#### Goal of the exercise
All of these records need to be duplicated exactly.

★ ★ ★ ★ ★ ★ ★

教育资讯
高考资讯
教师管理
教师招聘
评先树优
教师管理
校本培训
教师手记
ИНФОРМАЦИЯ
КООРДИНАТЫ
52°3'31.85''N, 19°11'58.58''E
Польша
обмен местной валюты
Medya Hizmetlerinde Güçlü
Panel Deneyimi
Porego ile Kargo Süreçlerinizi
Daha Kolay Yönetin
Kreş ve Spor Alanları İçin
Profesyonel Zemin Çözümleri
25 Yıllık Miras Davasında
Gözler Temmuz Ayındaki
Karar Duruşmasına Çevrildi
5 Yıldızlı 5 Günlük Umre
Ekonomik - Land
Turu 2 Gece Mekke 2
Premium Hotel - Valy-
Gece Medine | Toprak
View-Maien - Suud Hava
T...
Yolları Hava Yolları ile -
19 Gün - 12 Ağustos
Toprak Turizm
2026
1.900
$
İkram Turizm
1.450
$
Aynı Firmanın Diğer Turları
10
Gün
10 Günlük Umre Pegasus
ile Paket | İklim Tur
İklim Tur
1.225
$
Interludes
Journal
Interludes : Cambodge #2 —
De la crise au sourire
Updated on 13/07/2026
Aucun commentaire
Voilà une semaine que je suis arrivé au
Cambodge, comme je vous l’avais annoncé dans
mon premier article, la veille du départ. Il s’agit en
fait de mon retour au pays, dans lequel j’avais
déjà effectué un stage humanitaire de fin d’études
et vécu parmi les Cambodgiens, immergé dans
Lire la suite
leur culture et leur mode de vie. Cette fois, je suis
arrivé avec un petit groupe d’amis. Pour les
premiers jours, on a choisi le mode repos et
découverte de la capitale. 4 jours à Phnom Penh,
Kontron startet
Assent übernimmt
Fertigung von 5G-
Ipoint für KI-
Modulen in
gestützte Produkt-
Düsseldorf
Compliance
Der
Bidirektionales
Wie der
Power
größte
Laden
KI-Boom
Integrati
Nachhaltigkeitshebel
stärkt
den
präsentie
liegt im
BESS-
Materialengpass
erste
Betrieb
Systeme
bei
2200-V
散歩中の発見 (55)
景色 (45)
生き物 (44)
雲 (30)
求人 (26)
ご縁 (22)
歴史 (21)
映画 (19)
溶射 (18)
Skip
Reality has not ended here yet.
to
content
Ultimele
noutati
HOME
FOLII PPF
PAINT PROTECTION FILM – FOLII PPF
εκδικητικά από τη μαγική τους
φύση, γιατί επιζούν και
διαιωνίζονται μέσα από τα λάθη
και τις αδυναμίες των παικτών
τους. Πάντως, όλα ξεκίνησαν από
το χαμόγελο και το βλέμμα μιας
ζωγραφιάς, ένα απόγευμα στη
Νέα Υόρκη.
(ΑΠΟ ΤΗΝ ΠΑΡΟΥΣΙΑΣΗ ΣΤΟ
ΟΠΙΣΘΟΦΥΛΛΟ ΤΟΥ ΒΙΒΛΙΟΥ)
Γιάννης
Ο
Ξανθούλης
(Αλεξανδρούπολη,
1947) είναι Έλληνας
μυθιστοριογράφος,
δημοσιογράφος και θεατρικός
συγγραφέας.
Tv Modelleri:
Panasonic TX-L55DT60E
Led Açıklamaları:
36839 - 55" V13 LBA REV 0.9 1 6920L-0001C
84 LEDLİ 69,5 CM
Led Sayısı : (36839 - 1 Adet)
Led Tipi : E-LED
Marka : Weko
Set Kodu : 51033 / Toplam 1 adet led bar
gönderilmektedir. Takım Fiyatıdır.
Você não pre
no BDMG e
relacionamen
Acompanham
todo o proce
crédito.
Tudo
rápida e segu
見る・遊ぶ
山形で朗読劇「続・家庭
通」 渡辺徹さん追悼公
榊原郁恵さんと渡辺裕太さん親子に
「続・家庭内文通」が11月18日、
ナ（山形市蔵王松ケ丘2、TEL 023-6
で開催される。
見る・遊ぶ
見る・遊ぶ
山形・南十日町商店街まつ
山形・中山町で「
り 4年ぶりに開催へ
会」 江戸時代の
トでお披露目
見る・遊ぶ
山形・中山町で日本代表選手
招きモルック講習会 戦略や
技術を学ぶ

★ ★ ★ ★ ★ ★ ★

#### Answer box
教育资讯
高考资讯
教师管理
教师招聘
评先树优
教师管理
校本培训
教师手记
ИНФОРМАЦИЯ
КООРДИНАТЫ
52°3'31.85''N, 19°11'58.58''E
Польша
обмен местной валюты
Medya Hizmetlerinde Güçlü
Panel Deneyimi
Porego ile Kargo Süreçlerinizi
Daha Kolay Yönetin
Kreş ve Spor Alanları İçin
Profesyonel Zemin Çözümleri
25 Yıllık Miras Davasında
Gözler Temmuz Ayındaki
Karar Duruşmasına Çevrildi
5 Yıldızlı 5 Günlük Umre
Ekonomik - Land
Turu 2 Gece Mekke 2
Premium Hotel - Valy-
Gece Medine | Toprak
View-Maien - Suud Hava
T...
Yolları Hava Yolları ile -
19 Gün - 12 Ağustos
Toprak Turizm
2026
1.900
$
İkram Turizm
1.450
$
Aynı Firmanın Diğer Turları
10
Gün
10 Günlük Umre Pegasus
ile Paket | İklim Tur
İklim Tur
1.225
$
Interludes
Journal
Interludes : Cambodge #2 —
De la crise au sourire
Updated on 13/07/2026
Aucun commentaire
Voilà une semaine que je suis arrivé au
Cambodge, comme je vous l’avais annoncé dans
mon premier article, la veille du départ. Il s’agit en
fait de mon retour au pays, dans lequel j’avais
déjà effectué un stage humanitaire de fin d’études
et vécu parmi les Cambodgiens, immergé dans
Lire la suite
leur culture et leur mode de vie. Cette fois, je suis
arrivé avec un petit groupe d’amis. Pour les
premiers jours, on a choisi le mode repos et
découverte de la capitale. 4 jours à Phnom Penh,
Kontron startet
Assent übernimmt
Fertigung von 5G-
Ipoint für KI-
Modulen in
gestützte Produkt-
Düsseldorf
Compliance
Der
Bidirektionales
Wie der
Power
größte
Laden
KI-Boom
Integrati
Nachhaltigkeitshebel
stärkt
den
präsentie
liegt im
BESS-
Materialengpass
erste
Betrieb
Systeme
bei
2200-V
散歩中の発見 (55)
景色 (45)
生き物 (44)
雲 (30)
求人 (26)
ご縁 (22)
歴史 (21)
映画 (19)
溶射 (18)
Skip
Reality has not ended here yet.
to
content
Ultimele
noutati
HOME
FOLII PPF
PAINT PROTECTION FILM – FOLII PPF
εκδικητικά από τη μαγική τους
φύση, γιατί επιζούν και
διαιωνίζονται μέσα από τα λάθη
και τις αδυναμίες των παικτών
τους. Πάντως, όλα ξεκίνησαν από
το χαμόγελο και το βλέμμα μιας
ζωγραφιάς, ένα απόγευμα στη
Νέα Υόρκη.
(ΑΠΟ ΤΗΝ ΠΑΡΟΥΣΙΑΣΗ ΣΤΟ
ΟΠΙΣΘΟΦΥΛΛΟ ΤΟΥ ΒΙΒΛΙΟΥ)
Γιάννης
Ο
Ξανθούλης
(Αλεξανδρούπολη,
1947) είναι Έλληνας
μυθιστοριογράφος,
δημοσιογράφος και θεατρικός
συγγραφέας.
Tv Modelleri:
Panasonic TX-L55DT60E
Led Açıklamaları:
36839 - 55" V13 LBA REV 0.9 1 6920L-0001C
84 LEDLİ 69,5 CM
Led Sayısı : (36839 - 1 Adet)
Led Tipi : E-LED
Marka : Weko
Set Kodu : 51033 / Toplam 1 adet led bar
gönderilmektedir. Takım Fiyatıdır.
Você não pre
no BDMG e
relacionamen
Acompanham
todo o proce
crédito.
Tudo
rápida e segu
見る・遊ぶ
山形で朗読劇「続・家庭
通」 渡辺徹さん追悼公
榊原郁恵さんと渡辺裕太さん親子に
「続・家庭内文通」が11月18日、
ナ（山形市蔵王松ケ丘2、TEL 023-6
で開催される。
見る・遊ぶ
見る・遊ぶ
山形・南十日町商店街まつ
山形・中山町で「
り 4年ぶりに開催へ
会」 江戸時代の
トでお披露目
見る・遊ぶ
山形・中山町で日本代表選手
招きモルック講習会 戦略や
技術を学ぶ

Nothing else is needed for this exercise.